Sell first, ask questions later. That was the stock market’s response to last week’s new artificial-intelligence tools that challenge the software, legal data and media industries. But bargain hunters seeking victims of indiscriminate selling may need patience waiting for a recovery. Corporate beneficiaries on the other side of the trade — businesses that actually use AI to improve how they operate — could be the more lucrative opportunity.
Investors have been nervous for months about AI’s potential to threaten long-standing business models by giving customers a cheaper, or free, means of doing things they currently pay for. The threat became tangible last week when AI firm Anthropic PBC released add-ons enabling lawyers to use its Claude chatbot for reviewing contracts and other tasks without needing coding skills.
That had implications beyond companies providing law-based data services. Cue a broader sell-off capturing publishers, marketing groups and business-information providers. Vindicating the fears, Anthropic swiftly followed up with a product for finance professionals.

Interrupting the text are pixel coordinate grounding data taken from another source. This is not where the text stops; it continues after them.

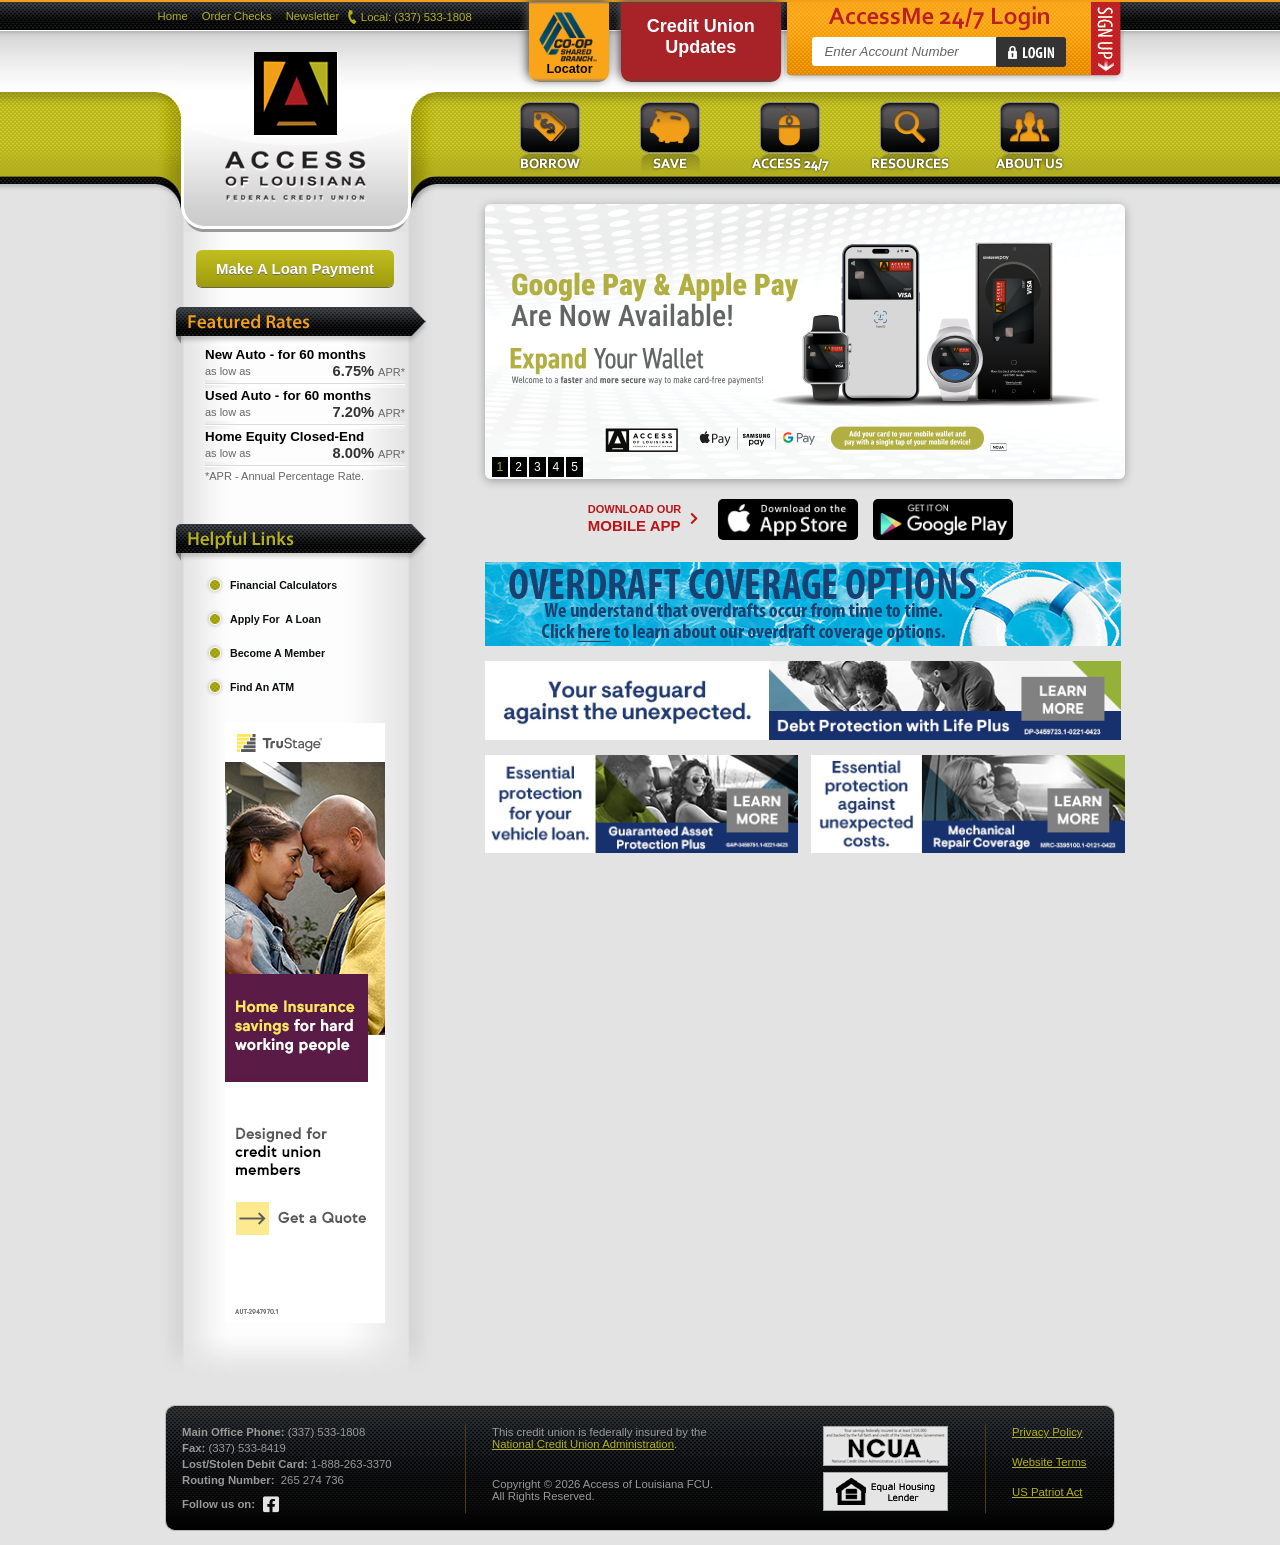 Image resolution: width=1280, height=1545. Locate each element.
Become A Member (277, 653)
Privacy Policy (1047, 1432)
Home (173, 16)
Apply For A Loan (275, 619)
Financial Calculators (283, 585)
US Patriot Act (1047, 1492)
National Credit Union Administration (583, 1444)
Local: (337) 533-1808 (411, 17)
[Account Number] (911, 51)
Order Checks (237, 16)
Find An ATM (262, 687)
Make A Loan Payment (295, 268)
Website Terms (1049, 1462)
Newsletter (313, 16)
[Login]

In the face of a sudden shock like this, investors have little time to sort winners from losers and will sell baskets of stocks exposed to the same theme. The modern market, denuded of active fund managers, may also overreact in either direction to specific pieces of information like Claude’s new “plug-ins.” And yet, one week on, much of the market damage persists. That’s despite equity analysts remaining bullish on some of the worst-hit stocks.
The difficulty this cohort of companies faces is proving a negative: showing that their earnings won’t be hurt by the AI competition. Relx Plc, one of the legal publishers at the center of the concerns, illustrates the problem. It owns an authoritative database of case law and appeal judgments that would be incredibly hard for a new entrant to replicate. The stock’s price-to-earnings multiple soared between 2021 and 2025, partly on the idea that AI could create new markets for that data. Over the last year, this has more than unwound as the stock halved. Ostensibly, it looks cheap.
But if analysts eventually end up cutting the company’s earnings forecasts, the rating won’t look so reasonable. And if Relx fails to capture the previously anticipated growth boost from AI, it would deserve a lower price-earnings ratio. The cast-iron way to rebut these fears is by delivering on the current profit forecasts. And that takes time.
Now consider the flipside of the sell-off. If the market is even half-right to force down the value of software and related industries, the sectors’ customers must be set to make corresponding savings or productivity gains that should lead to lower operating costs or higher revenue.
It is these “AI adopters” who represent “the next phase of the AI opportunity,” according to strategists at UBS Group AG, who say that the theme has yet to catch the market’s full attention even though the use of this potentially transformative technology is accelerating. Instead, investors have been aggressively throwing their money at AI enablers, such as chipmakers and suppliers of kit to data centers, and punishing perceived losers.
If the big commercial law firms were publicly traded, their share prices would be a useful immediate readout for the other side of the “Claude trade.” But there are other potential beneficiaries in the listed universe. They include firms with “valuable data, large customer bases, complex processes and high regulatory burdens,” the UBS strategists argue.
The bank’s research points to financial services, retailers, health care and transport, where technology can support things like fraud detection, insurance-claims processing, personalized marketing, clinical diagnosis and logistics efficiency. In Europe, such companies include the likes of BNP Paribas SA, Tesco Plc, Siemens Healthineers AG and DSV A/S. French lender BNP already sets itself a “value-from-AI” target to calculate the financial boost from using the tech. This year it stands at €750 million ($893 million).
The trick for investors hunting these types of opportunity will be spotting genuine signs of progress in the numbers that corroborate management’s claims of AI-driven gains. Key metrics to look out for would be rising sales per employee and expanding gross margins. The wildcard is whether the productivity benefits of AI come through faster than economists expect.
Of course, one investment strategy amid the maelstrom is seeking out companies that just seem impervious to AI disruption because they’re fundamentally “old economy” businesses. There must, however, be some winners on the other side of the software market meltdown.